Economia
Passato e futuro del sistema pensionistico italiano
Il sistema pensionistico italiano non è sostenibile nel lungo periodo: perché e cosa possiamo imparare dagli altri paesi?

Il sistema pensionistico è, negli stati avanzati, uno dei pilastri portanti del welfare statale. Pensione significa futuro, equità, sicurezza, garanzie contro gli imponenti cambiamenti del presente. O almeno così dovrebbe essere. La sua sostenibilità sta diventando un problema sempre più rilevante per le casse pubbliche, soprattutto a causa dell’invecchiamento della popolazione e della bassa natalità. È necessario un ripensamento del sistema per la sua stessa sopravvivenza.
Breve storia
In Italia, un sistema pensionistico vero e proprio nasce nel 1895, sebbene un archetipo di welfare state si possa rintracciare già a partire dal 1861. Il sistema è a capitalizzazione (i fondi vengono investiti nei mercati finanziari) e viene affiancato, nel 1945, da un sistema a ripartizione finanziato con una percentuale della retribuzione dei lavoratori.
È a partire dalla seconda metà degli anni ’60 che iniziano i primi problemi. Nel 1965 viene istituita la pensione di anzianità, connessa agli anni di contributi indipendentemente dall’età, e nel 1969 il sistema privato viene definitivamente abbandonato. I dipendenti statali hanno la possibilità di andare in pensione dopo soli 20 anni di lavoro e l’indennità viene calcolata, per tutti i lavoratori, in base allo stipendio percepito nell’ultimo triennio, non a quanto effettivamente versato.
Come correttivo viene introdotto un sistema contributivo, ma solo nel 1995. Le pensioni iniziano così ad essere calcolate anche in base ai contributi effettivamente versati, ma non interamente, poiché il retributivo permane.
Infine, il problema della sostenibilità si manifesta prepotentemente negli anni della crisi dell’euro. Sono necessari cambiamenti draconiani. Nel 2011 la riforma Fornero alza l’età pensionabile a 67 anni (per la pensione di vecchiaia) e il passaggio al contributivo diventa completo.
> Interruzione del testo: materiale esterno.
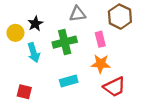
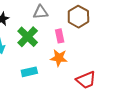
green cross: (65, 42) -> (28, 37), turned -35
red trapezoid: (114, 87) -> (86, 80), moved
Il problema della sostenibilità
Tuttavia, i problemi non sono ancora finiti: nel 2019, l’Italia si classifica 27° nel Melbourne Mercer Global Pension Index, un rapporto che mette in confronto i sistemi previdenziali di 37 paesi. Solo 19 punti alla voce sostenibilità, contro una media europea di 50.4. Pochi lavoratori sopra i 55 anni, una aspettativa di vita sempre maggiore, minima adesione a piani pensionistici privati e alto debito pubblico sono fattori che pesano molto.
Il Belpaese è anche l’unica nazione in cui gli sforzi di riforma vanno in una direzione regressiva: sul dato del Melbourne Index incide molto Quota100. La riforma, fortemente voluta dal leader della Lega, pone le basi per un “superamento involutivo” della Fornero. Il costo di 21 miliardi in 3 anni in deficit è un fardello per i conti pubblici: le pensioni vengono usate per l’ennesima volta come marchetta elettorale.
I primi della classe
Al vertice della classifica troviamo invece l’Olanda, seguita da Danimarca e Australia. Confrontandolo con quello italiano, il sistema olandese appare molto differente: l’età effettiva di pensionamento è di 65 anni e 2 mesi, contro i nostri 63 anni e 3 mesi, seppur le aspettative di vita in Italia siano maggiori. Inoltre, l’Olanda spende solo il 5,4% del PIL, contro il 16,2% del Belpaese. Infine, il sistema olandese si affida anche a fondi pensione privati, al contrario dell’Italia.
Quello australiano, invece, è un sistema quasi interamente privato e si basa sulla “superannuation”, cioè un fondo pensione in cui ogni lavoratore versa una parte del proprio stipendio che sarà poi investita nei mercati finanziari. A pesare sulle casse dello stato è solamente la pensione di vecchiaia, con un ammontare pari a circa il 3% del PIL federale.